Lights. Community. Action.
The Ukee Glee Kids are getting ready to serve up a locally flavoured adaptation of Peter Pan.
Roughly 50 youth and 15 adults will sing, dance and act in the Ucluelet Community Centre’s main stage spotlight during two performances of ‘Ucluelet’s Neverland,’ on May 26 and 27. Doors open at 6 p.m. on both nights with shows starting at 6:30 p.m.
The adaptation was written by Glee co-creator Courtney Johnson who told the Westerly News she’s thrilled to see her and her Glee partner Sarah Hogan’s program put on its tenth production.
“Sarah Hogan and I have been doing this for five years and we’re really proud of it,” she said. “I really love that it started out with just this small idea and it’s grown…I’m really proud to have as many students as I do and I’m really, really, grateful to the community for all their support.”
She said Glee fills an important role within the recreational landscape and has helped build friendships and infuse artistic interest among local youth.
“Not every kid is going to be sporty.
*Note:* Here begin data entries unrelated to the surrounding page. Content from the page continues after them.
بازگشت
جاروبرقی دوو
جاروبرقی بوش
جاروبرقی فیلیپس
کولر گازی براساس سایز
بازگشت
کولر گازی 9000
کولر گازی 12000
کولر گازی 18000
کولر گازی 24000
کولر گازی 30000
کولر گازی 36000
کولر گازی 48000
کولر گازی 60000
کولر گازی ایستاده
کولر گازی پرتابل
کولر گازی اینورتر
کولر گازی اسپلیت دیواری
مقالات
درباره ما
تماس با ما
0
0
Not every kid is going to pick up a paintbrush. Not every kid is going to be a surfer. Children and youth express themselves in different ways,” she said.
“Performing arts is really important because it gives them one more way to express themselves creatively.”
She said past Glee students have returned to help with productions and added that the program helps a diverse range of kids find untapped skills and passions.
“I’ve had kids show up not expecting that they would enjoy singing or dancing and then discover talent,” she said. “They, kind of, show up with a bit of curiosity, but they discover talents they didn’t know they have. These programs are important for that reason; you don’t know what you’re capable of until you try doing something.”
She added the West Coast has a dynamic roster of talented youth to celebrate.
“I think it’s surprising to people a little bit when they see this performance with all of these kids doing what they do. It really isn’t 10 children singing a few little songs. It’s 50 kids, now, doing acrobatic moves, doing lifts, doing jumps and singing their hearts out,” she said.
“There’s a lot of talent that’s really wonderful. We know it exists, but it’s really stunning and it really blows people away when they see what these kids can do.”
She hopes to see locals show their support by showing up because, she said, her students feed off the energy of big audiences.
“It’s monumental, honestly. When they get that applause, or when they see that full room and it ends in a standing ovation, they are so happy,” she said.
“They depend on that support. They’re proud of what they’ve done and they want to show that to people and it is important to support them because that follows them they’re whole life. How we support our children in this community now, matters forever. It really does.”